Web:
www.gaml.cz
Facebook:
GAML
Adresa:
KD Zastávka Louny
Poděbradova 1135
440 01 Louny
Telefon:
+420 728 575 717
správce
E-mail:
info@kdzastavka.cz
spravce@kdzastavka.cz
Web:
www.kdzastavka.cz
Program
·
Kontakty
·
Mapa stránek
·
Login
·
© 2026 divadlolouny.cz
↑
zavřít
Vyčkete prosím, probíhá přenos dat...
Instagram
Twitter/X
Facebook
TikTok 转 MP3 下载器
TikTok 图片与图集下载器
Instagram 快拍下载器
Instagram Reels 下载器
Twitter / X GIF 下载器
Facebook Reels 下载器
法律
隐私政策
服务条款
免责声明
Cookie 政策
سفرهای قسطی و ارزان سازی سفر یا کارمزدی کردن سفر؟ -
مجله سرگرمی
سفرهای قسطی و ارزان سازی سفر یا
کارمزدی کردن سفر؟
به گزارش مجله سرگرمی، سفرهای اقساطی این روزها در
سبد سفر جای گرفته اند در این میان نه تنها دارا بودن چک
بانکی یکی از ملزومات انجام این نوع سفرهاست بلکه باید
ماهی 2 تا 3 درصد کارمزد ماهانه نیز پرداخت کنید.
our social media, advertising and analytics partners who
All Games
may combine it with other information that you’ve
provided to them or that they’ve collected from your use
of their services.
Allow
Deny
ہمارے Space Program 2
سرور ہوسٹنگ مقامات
※ ※ ※
PROBLEM DESCRIPTION:
Which of the lines above include the word "kdzastavka"? List those lines.

SOLUTION:
info@kdzastavka.cz
spravce@kdzastavka.cz
www.kdzastavka.cz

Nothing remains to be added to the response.